JAX Featured

How to load datasets in JAX with TensorFlow

Derrick Mwiti

Jul 18, 2022 • 5 min read

How to load datasets in JAX with TensorFlow.

JAX doesn't ship with data loading utilities. This keeps JAX focused on providing a fast tool for building and training machine learning models. Loading data in JAX is done using either TensorFlow or PyTorch. In the Image classification with JAX & Flax tutorial, we saw how to load image data with PyTorch. This article will focus on how to load datasets in JAX using TensorFlow.

Let's dive in!

How to load text data in JAX

Let's use the IMDB dataset from Kaggle to illustrate how to load text datasets with JAX. We'll use the Kaggle Python library to download the data. That requires your Kaggle username and key. Head over https://www.kaggle.com/your_username/ account to obtain the API key.

The library downloads the data as a zip file. We'll therefore extract it afterward.

Next, import the standard data science packages and view a sample of the data.

Clean the text data

Let's do some processing of the data before we proceed to load it using TensorFlow. Standard processing in text problems is to remove stop words. Stop words are common words such as a , the that don't help the model in identifying the polarity of a sentence. NLTK provides the stops words. We can, therefore, write a function to remove them from the IMDB dataset.

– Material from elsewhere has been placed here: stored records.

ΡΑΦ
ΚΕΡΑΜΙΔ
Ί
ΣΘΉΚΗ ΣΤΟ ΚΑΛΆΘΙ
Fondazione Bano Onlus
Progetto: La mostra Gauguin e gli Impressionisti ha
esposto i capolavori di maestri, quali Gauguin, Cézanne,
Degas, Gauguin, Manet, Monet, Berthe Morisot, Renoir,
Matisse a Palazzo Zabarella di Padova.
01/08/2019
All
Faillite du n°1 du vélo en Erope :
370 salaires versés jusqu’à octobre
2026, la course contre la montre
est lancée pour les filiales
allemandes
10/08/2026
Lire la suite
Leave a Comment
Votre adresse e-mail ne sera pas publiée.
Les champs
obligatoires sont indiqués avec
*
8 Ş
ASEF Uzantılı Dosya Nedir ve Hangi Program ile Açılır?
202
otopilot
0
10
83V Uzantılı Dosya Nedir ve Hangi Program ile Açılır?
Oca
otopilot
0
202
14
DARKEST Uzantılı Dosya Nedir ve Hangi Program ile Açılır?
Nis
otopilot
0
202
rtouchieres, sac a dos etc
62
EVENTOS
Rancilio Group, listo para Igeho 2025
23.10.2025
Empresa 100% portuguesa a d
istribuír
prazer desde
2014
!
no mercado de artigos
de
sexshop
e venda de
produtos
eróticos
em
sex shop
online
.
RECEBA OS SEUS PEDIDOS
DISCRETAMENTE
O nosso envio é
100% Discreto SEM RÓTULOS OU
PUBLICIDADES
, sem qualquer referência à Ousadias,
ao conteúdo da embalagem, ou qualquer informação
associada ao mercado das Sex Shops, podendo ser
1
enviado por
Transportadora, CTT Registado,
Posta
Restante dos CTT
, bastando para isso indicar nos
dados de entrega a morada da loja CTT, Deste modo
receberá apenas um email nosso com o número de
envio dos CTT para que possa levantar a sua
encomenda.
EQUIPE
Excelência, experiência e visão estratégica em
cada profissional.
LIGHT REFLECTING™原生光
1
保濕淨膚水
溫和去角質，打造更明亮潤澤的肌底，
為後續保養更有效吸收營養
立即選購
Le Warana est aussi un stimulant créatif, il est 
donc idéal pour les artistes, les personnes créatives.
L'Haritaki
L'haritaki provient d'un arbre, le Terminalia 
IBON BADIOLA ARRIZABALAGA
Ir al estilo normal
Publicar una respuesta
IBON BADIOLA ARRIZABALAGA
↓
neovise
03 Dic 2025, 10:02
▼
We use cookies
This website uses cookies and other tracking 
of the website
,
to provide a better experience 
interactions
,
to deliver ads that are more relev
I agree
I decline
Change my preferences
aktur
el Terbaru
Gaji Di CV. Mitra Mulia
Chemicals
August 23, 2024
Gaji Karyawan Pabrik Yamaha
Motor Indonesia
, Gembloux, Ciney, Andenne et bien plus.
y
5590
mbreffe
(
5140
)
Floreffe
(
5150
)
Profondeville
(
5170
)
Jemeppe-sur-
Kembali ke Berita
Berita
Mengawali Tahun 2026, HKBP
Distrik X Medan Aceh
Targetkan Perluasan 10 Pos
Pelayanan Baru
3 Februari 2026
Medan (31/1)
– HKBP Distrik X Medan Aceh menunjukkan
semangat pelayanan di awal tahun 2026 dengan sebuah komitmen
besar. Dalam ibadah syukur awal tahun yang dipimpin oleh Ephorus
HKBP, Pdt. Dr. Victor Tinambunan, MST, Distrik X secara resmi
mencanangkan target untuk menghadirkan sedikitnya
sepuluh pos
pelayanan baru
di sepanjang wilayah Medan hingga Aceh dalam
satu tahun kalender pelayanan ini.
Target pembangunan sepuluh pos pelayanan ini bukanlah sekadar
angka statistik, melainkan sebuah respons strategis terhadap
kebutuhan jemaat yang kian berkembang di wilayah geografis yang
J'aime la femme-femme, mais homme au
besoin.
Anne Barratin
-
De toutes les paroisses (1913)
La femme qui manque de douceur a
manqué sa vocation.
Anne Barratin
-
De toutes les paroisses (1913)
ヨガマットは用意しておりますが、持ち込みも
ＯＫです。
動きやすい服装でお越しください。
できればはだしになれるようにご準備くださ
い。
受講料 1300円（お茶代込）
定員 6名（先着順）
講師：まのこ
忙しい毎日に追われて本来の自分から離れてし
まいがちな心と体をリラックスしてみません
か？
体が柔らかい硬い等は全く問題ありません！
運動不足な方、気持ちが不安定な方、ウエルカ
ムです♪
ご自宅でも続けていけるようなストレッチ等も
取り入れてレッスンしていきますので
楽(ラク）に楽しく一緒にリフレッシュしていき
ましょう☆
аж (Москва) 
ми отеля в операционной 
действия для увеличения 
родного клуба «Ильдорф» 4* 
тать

Label encode the sentiment column

Convert the sentiment column to numerical representation using Scikit-learn's label encoder. This is important because neural networks expect numerical data.

Text preprocessing with TensorFlow

We have converted the sentiment column to a numerical representation. However, the reviews are still in text form. We need to convert them to numbers as well.

We start by splitting the dataset into a training and testing set.

Next, we use TensorFlow's TextVectorization function to convert the text data to integer representations. The function expects:

standardize used to specify how the text data is processed. For example, the lower_and_strip_punctuation option will lowercase the data and remove punctuations.
max_tokens dictates the maximum size of the vocabulary.
output_mode determines the output of the vectorization layer. Setting int outputs integers.
output_sequence_length indicates the maximum length of the output sequence. This ensures that all sequences have the same length.

import tensorflow as tf
max_features = 5000  # Maximum vocab size.
batch_size = 32
max_len = 512 # Sequence length to pad the outputs to.
vectorize_layer = tf.keras.layers.TextVectorization(standardize='lower_and_strip_punctuation',max_tokens=max_features,output_mode='int',output_sequence_length=max_len)
vectorize_layer.adapt(X_train,batch_size=None)

Next, apply this layer to the training and testing data.

Convert the data to a TensorFlow dataset and create a function to fetch the data in batches. We also convert the data to NumPy arrays because JAX expects NumPy or JAX arrays.

The data is now in the right format and to be passed to a Flax network. We have already seen how to build a network in Flax.

Let's quickly walk through the rest of the steps required to train neural networks in Flax using this data. Read the image classification with JAX and Flax article for more details about training models in Flax.

First, create a simple neural network in Flax.

Define a function to compute the loss.

Next, define the function to compute the network metrics.

The training state is used to track the network training. It tracks the optimizer and model parameters and can be modified to track other things such as dropout and batch normalization statistics.

In the training step, we Apply the model to obtain the loss. This is then used to compute the gradients that update the model parameters.

The evaluation step applies the model to the testing data to compute the test metrics.

The evaluation function runs the above evaluation step to obtain the evaluation metrics.

We use the get_train_batches function in the train_epoch method. We loop through the batches as we apply the train_step method. We obtain the train metrics and return them.

The final step is to train the network on the training set and evaluate it on the test set. A training state is required before training the model. This is because JAX expects pure functions.

How to load image data in JAX

Let's now see how we can load image data with TensorFlow. We'll use the popular cats and dogs images from Kaggle. We start by downloading the data.

Next, create a Pandas DataFrame containing the labels and paths to the images.

The next step is to define an ImageDataGenerator for scaling the images and performing simple augmentation.

Load the images using the flow_from_dataframe of these generators. This will match the image paths in the DataFrame to the images we downloaded.

Loop through the training set to confirm that a batch of images are being generated.

The next step is to define a network and pass the data. The steps are similar to what we did for the text data above. Check the Image classification with JAX & Flax article to see how to train convolutional neural networks with JAX and Flax.

How to load CSV data in JAX

You can use Pandas to load CSV data as we did for the text data at the beginning of the article. Convert the data to NumPy or JAX arrays once preprocessing is done. Passing Torch tensors or TensorFlow tensors to JAX neural networks will result in an error.

Final thoughts

This article shows how you can use TensorFlow to load datasets in JAX and Flax applications. We have walked through an example of loading text data with TensorFlow. After that, we discussed loading image and CSV data in JAX.